YOUR INSTRUCTIONS ▸
Go through the listing and write out all of it exactly.

SOURCE MATERIAL ▸
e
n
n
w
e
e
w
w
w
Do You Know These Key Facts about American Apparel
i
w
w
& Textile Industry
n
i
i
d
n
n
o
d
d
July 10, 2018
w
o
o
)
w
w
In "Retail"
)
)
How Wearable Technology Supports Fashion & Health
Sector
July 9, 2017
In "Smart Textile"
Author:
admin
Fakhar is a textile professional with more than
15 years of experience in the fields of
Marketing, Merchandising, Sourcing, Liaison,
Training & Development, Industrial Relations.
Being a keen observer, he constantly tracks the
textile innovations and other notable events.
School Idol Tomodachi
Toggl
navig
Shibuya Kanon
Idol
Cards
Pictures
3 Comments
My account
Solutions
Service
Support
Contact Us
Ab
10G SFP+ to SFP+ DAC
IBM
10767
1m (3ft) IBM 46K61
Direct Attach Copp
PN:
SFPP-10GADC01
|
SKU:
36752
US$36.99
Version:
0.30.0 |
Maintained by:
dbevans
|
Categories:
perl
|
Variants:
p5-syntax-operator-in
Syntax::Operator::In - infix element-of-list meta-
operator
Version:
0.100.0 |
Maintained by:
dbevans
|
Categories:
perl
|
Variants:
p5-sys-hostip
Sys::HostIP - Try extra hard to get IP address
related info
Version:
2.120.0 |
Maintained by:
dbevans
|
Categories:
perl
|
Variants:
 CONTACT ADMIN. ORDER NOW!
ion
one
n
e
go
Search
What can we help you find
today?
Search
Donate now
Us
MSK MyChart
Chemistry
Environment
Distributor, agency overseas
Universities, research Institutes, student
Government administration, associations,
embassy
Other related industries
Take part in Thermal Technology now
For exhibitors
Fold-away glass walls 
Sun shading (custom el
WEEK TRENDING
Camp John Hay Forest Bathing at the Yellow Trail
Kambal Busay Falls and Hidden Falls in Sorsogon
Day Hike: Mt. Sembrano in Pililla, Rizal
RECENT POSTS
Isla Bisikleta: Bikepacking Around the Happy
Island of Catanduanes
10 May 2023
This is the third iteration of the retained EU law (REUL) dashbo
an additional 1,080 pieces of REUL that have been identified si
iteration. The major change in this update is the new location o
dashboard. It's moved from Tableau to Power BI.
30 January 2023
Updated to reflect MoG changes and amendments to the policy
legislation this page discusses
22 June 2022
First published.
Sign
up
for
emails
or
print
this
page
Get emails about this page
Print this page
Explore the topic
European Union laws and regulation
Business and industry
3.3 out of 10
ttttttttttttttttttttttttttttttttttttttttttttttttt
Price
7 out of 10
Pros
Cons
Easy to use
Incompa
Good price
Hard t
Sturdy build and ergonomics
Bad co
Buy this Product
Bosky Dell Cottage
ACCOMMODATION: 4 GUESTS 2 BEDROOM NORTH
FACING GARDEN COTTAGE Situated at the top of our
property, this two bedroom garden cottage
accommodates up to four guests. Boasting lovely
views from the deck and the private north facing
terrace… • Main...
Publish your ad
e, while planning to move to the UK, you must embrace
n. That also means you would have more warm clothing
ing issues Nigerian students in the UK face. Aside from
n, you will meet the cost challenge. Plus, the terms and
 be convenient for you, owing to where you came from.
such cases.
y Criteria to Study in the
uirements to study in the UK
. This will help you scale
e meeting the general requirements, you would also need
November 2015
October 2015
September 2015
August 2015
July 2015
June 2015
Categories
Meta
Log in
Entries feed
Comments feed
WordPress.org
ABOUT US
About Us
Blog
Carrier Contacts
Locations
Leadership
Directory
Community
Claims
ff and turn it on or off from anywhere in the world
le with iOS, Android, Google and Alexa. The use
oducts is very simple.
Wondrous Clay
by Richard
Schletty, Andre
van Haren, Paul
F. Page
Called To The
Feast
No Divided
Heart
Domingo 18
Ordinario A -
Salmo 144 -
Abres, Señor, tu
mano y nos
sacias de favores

RESPONSE BELOW ▸
e
n
n
w
e
e
w
w
w
Do You Know These Key Facts about American Apparel
i
w
w
& Textile Industry
n
i
i
d
n
n
o
d
d
July 10, 2018
w
o
o
)
w
w
In "Retail"
)
)
How Wearable Technology Supports Fashion & Health
Sector
July 9, 2017
In "Smart Textile"
Author:
admin
Fakhar is a textile professional with more than
15 years of experience in the fields of
Marketing, Merchandising, Sourcing, Liaison,
Training & Development, Industrial Relations.
Being a keen observer, he constantly tracks the
textile innovations and other notable events.
School Idol Tomodachi
Toggl
navig
Shibuya Kanon
Idol
Cards
Pictures
3 Comments
My account
Solutions
Service
Support
Contact Us
Ab
10G SFP+ to SFP+ DAC
IBM
10767
1m (3ft) IBM 46K61
Direct Attach Copp
PN:
SFPP-10GADC01
|
SKU:
36752
US$36.99
Version:
0.30.0 |
Maintained by:
dbevans
|
Categories:
perl
|
Variants:
p5-syntax-operator-in
Syntax::Operator::In - infix element-of-list meta-
operator
Version:
0.100.0 |
Maintained by:
dbevans
|
Categories:
perl
|
Variants:
p5-sys-hostip
Sys::HostIP - Try extra hard to get IP address
related info
Version:
2.120.0 |
Maintained by:
dbevans
|
Categories:
perl
|
Variants:
 CONTACT ADMIN. ORDER NOW!
ion
one
n
e
go
Search
What can we help you find
today?
Search
Donate now
Us
MSK MyChart
Chemistry
Environment
Distributor, agency overseas
Universities, research Institutes, student
Government administration, associations,
embassy
Other related industries
Take part in Thermal Technology now
For exhibitors
Fold-away glass walls 
Sun shading (custom el
WEEK TRENDING
Camp John Hay Forest Bathing at the Yellow Trail
Kambal Busay Falls and Hidden Falls in Sorsogon
Day Hike: Mt. Sembrano in Pililla, Rizal
RECENT POSTS
Isla Bisikleta: Bikepacking Around the Happy
Island of Catanduanes
10 May 2023
This is the third iteration of the retained EU law (REUL) dashbo
an additional 1,080 pieces of REUL that have been identified si
iteration. The major change in this update is the new location o
dashboard. It's moved from Tableau to Power BI.
30 January 2023
Updated to reflect MoG changes and amendments to the policy
legislation this page discusses
22 June 2022
First published.
Sign
up
for
emails
or
print
this
page
Get emails about this page
Print this page
Explore the topic
European Union laws and regulation
Business and industry
3.3 out of 10
ttttttttttttttttttttttttttttttttttttttttttttttttt
Price
7 out of 10
Pros
Cons
Easy to use
Incompa
Good price
Hard t
Sturdy build and ergonomics
Bad co
Buy this Product
Bosky Dell Cottage
ACCOMMODATION: 4 GUESTS 2 BEDROOM NORTH
FACING GARDEN COTTAGE Situated at the top of our
property, this two bedroom garden cottage
accommodates up to four guests. Boasting lovely
views from the deck and the private north facing
terrace… • Main...
Publish your ad
e, while planning to move to the UK, you must embrace
n. That also means you would have more warm clothing
ing issues Nigerian students in the UK face. Aside from
n, you will meet the cost challenge. Plus, the terms and
 be convenient for you, owing to where you came from.
such cases.
y Criteria to Study in the
uirements to study in the UK
. This will help you scale
e meeting the general requirements, you would also need
November 2015
October 2015
September 2015
August 2015
July 2015
June 2015
Categories
Meta
Log in
Entries feed
Comments feed
WordPress.org
ABOUT US
About Us
Blog
Carrier Contacts
Locations
Leadership
Directory
Community
Claims
ff and turn it on or off from anywhere in the world
le with iOS, Android, Google and Alexa. The use
oducts is very simple.
Wondrous Clay
by Richard
Schletty, Andre
van Haren, Paul
F. Page
Called To The
Feast
No Divided
Heart
Domingo 18
Ordinario A -
Salmo 144 -
Abres, Señor, tu
mano y nos
sacias de favores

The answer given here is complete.